Ironically, though Feel Good Now seems to be pretty clearly angling for repeat radio success, the singles here are by far the weakest of the EP’s tracks. Current single “Hollywood Dream” strings together a series of fish-out-of-water clichés without bringing anything new to the affair, bookstopped by a “she could be the ‘Hills’ to my ‘Beverly’” chorus that masquerades as clever on first glance. And lead single “Young Forever,” an overly (and overtly) ambitious wannabe teen party anthem, lingered at the bottom end of the charts for a while but never sniffed the Top 40.
Dig deeper though and Witzigreuter’s gifts as a tunesmith start to shine through. The chorus on “Back To Back”’ is a winner, though the leadoff verse’s Nicki Minaj-style bipolar outbursts don’t really fly when coming from a dude who spends the whole rest of his EP playing up his sensitive-guy side. “Operator”’s refrain is even better, a toothy back-and-forth duet (with himself) with a scribbly digital-funk lead in. “Killer” bounces along on Witzigreuter’s trademark wordplay, something the singles really suffer the lack of, and a cabaret-pop vibe that rings of Panic! At The Disco. All are, if nothing else, a lot of fun.

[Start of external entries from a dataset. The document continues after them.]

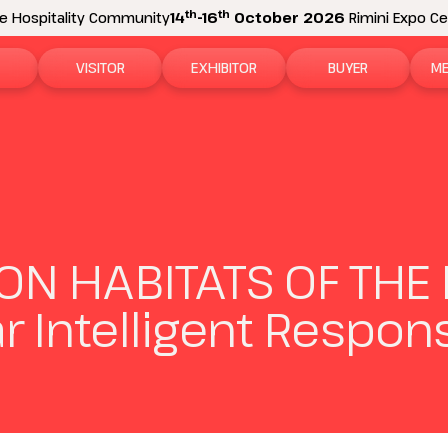
th
th
e Hospitality Community
14
-16
October 2026
Rimini Expo Cen
VISITOR
EXHIBITOR
BUYER
ME
tion
Why visit
Why exhibit
How to become a b
N
n areas
Visitor information
Ask a quote
Buyer Reserved Are
P
2026 Exhibitor List
Exhibitor information
P
N HABITATS OF THE 
How to reach us
Promote your business
M
lar Intelligent Respon
Get your ticket
Exhibitor Reserved Area
D
Visitor reserved area
Rimini Hotels and Information
Rimini Hotels and Information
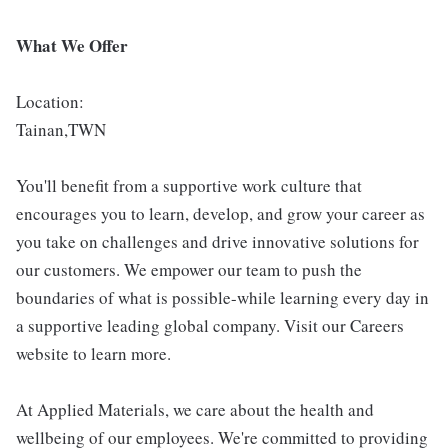
What We Offer
Location:
Tainan,TWN
You'll benefit from a supportive work culture that
encourages you to learn, develop, and grow your career as
you take on challenges and drive innovative solutions for
our customers. We empower our team to push the
boundaries of what is possible-while learning every day in
a supportive leading global company. Visit our Careers
website to learn more.
At Applied Materials, we care about the health and
wellbeing of our employees. We're committed to providing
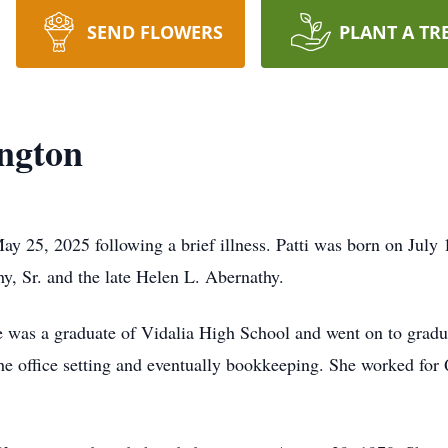
SEND FLOWERS
PLANT A TR
ington
ay 25, 2025 following a brief illness. Patti was born on July 1
hy, Sr. and the late Helen L. Abernathy.
he was a graduate of Vidalia High School and went on to grad
 the office setting and eventually bookkeeping. She worked fo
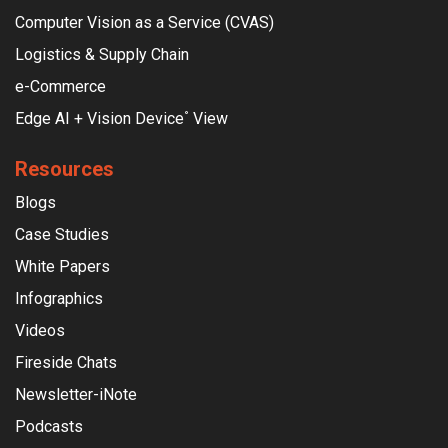
Computer Vision as a Service (CVAS)
Logistics & Supply Chain
e-Commerce
Edge AI + Vision Device
View
°
Resources
Blogs
Case Studies
White Papers
Infographics
Videos
Fireside Chats
Newsletter-iNote
Podcasts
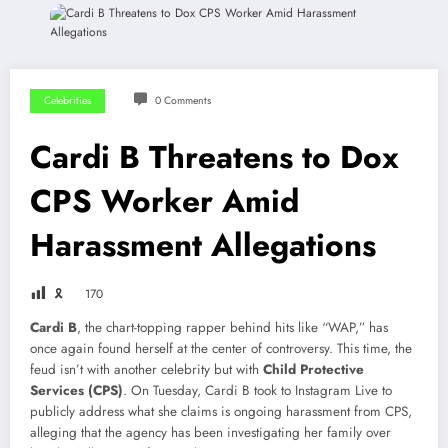
Celebrities
0 Comments
Cardi B Threatens to Dox
CPS Worker Amid
Harassment Allegations
🎗
170
Cardi B
, the chart-topping rapper behind hits like “WAP,” has
once again found herself at the center of controversy. This time, the
feud isn’t with another celebrity but with
Child Protective
Services (CPS)
. On Tuesday, Cardi B took to Instagram Live to
publicly address what she claims is ongoing harassment from CPS,
alleging that the agency has been investigating her family over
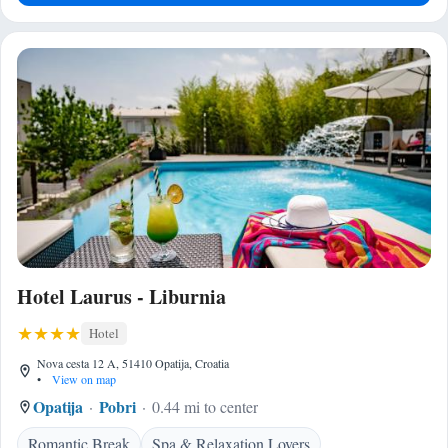
Hotel Laurus - Liburnia
Hotel
Nova cesta 12 A, 51410 Opatija, Croatia
•
View on map
Opatija
Pobri
0.44 mi to center
Romantic Break
Spa & Relaxation Lovers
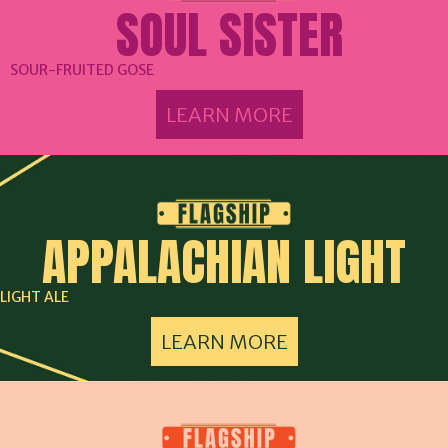
SOUL SISTER
SOUR-FRUITED GOSE
LEARN MORE
APPALACHIAN LIGHT
LIGHT ALE
LEARN MORE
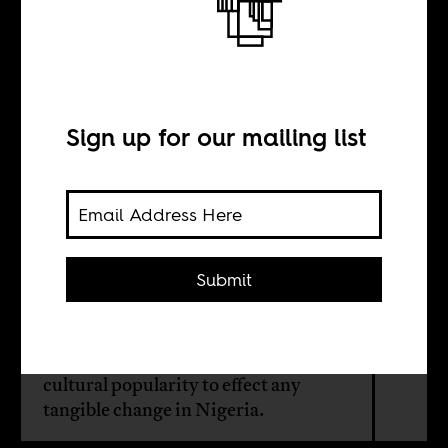
Naira Marley is
no revolutionary
Sign up for our mailing list
BY
Banwo “Proficience”
Olagokun
Submit
A fan of rapper Naira Marley writes
that it will take more than counter-
cultural popularity to effect any
tangible change in Nigeria.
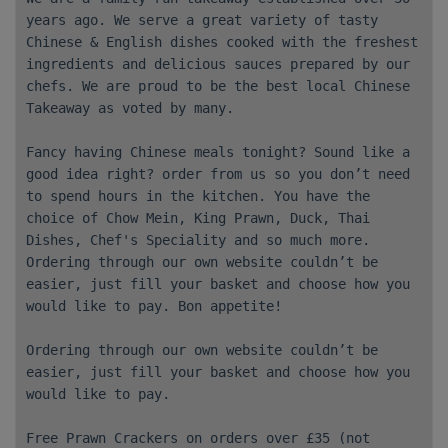
years ago. We serve a great variety of tasty
Chinese & English dishes cooked with the freshest
ingredients and delicious sauces prepared by our
chefs. We are proud to be the best local Chinese
Takeaway as voted by many.
Fancy having Chinese meals tonight? Sound like a
good idea right? order from us so you don’t need
to spend hours in the kitchen. You have the
choice of Chow Mein, King Prawn, Duck, Thai
Dishes, Chef's Speciality and so much more.
Ordering through our own website couldn’t be
easier, just fill your basket and choose how you
would like to pay. Bon appetite!
Ordering through our own website couldn’t be
easier, just fill your basket and choose how you
would like to pay.
Free Prawn Crackers on orders over £35 (not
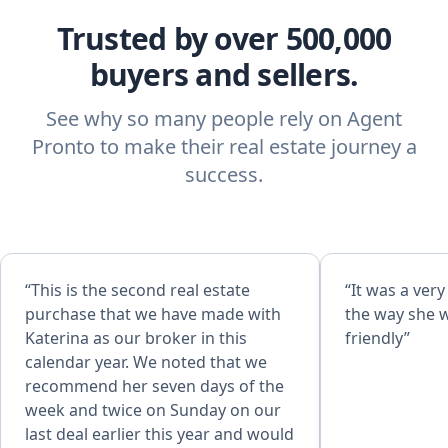
Trusted by over 500,000
buyers and sellers.
See why so many people rely on Agent
Pronto to make their real estate journey a
success.
“This is the second real estate
“It was a ver
purchase that we have made with
the way she 
Katerina as our broker in this
friendly”
calendar year. We noted that we
recommend her seven days of the
week and twice on Sunday on our
last deal earlier this year and would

There’s really no point in examining Feel Good Now as an album; there’s no real musical journey here, no overarching theme (beyond, well, feeling good now) – just a collection of songs to be taken on their own terms. Still, album-closer “Notions”’s easy melody and relative breeziness are a nice flashback to the sounds of The Ready Set’s debut Tantrum Castle album. It’s a pleasant takeaway from a solid collection of songs.